Lady Penelope: ‘Get the Rolls, Parker. We’re off to the New Piccadilly’.
Parker: ‘Yes, m’lady.’
In its 1950s heyday, the New Piccadilly welcomed Hungarian dissidents, Italian and Greek slick boys, Jewish chancers, Maltese mobsters and Irish gangmen. These real tough guys liked to hors d’oeuvre by hurling teacups before a main course of fisticuffs and knuckle sandwiches.
In those austere post-war days, the café operated next door to the Casino de Paris strip club – and the girls inside only their fur coats would take refuge in the New Piccadilly. Outside on Denman Street, ‘women of the night’ plied their trade night and day, often in ‘pea soupers’ that many Americans – bless ‘em, thanks to Dick Van Dyke and Frank Sinatra – still imagine as part and parcel of foggy ol’ London Town.

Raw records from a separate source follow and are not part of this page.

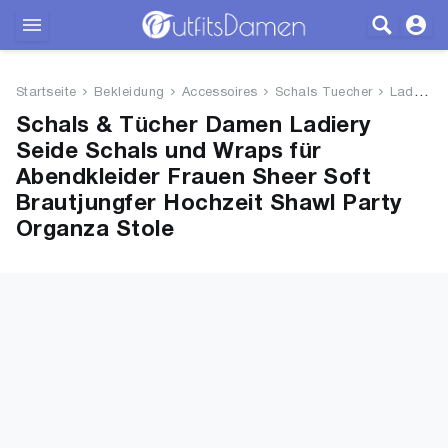
Outfits
Startseite
Bekleidung
Accessoires
Schals Tuecher
Ladiery Seide Schals und Wraps...
Bekleidung
Schals & Tücher Damen Ladiery
Seide Schals und Wraps für
Wäsche
Abendkleider Frauen Sheer Soft
Brautjungfer Hochzeit Shawl Party
Schuhe
Organza Stole
Accessoires
SALE
Blog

London’s West End ‘Theatreland’ luvvies also flocked to the New Piccadilly. The post-war fog and gloom began to lift in the 1960s. The New Piccadilly began to attract a more glamorous clientele, including British actress Diana Dors, who regularly sipped frothy coffee and appreciated her fellow café-goers’ respect for her privacy.
The New Piccadilly continued to croon an old 1950s London number well into the Noughties. Sadly, the Pink Lady has long sung her last cappuccino hiss.
The New Piccadilly is a part of our own personal nostalgia*. Central London’s ‘prime retail market’ compelled Lorenzo to close the business in September 2007, a decision forced by a yearly rent of £51,000 – and that’s before the business rate and insurance bills plopped onto the doormat.
“It’s £70,000 before I open the door – and I’m selling cups of tea at 75 pence,” Lorenzo once remarked.
The New Piccadilly, as typically London as the egg and chips Lorenzo and the guys used to whip up, has been ripped out of Denman Street. That entire block is now due for a Starpizza and Express Bucks development – another Black Hole of Consumption, with no soul and no balls, and where it’s hard to believe anything really interesting is thought, said or conceived.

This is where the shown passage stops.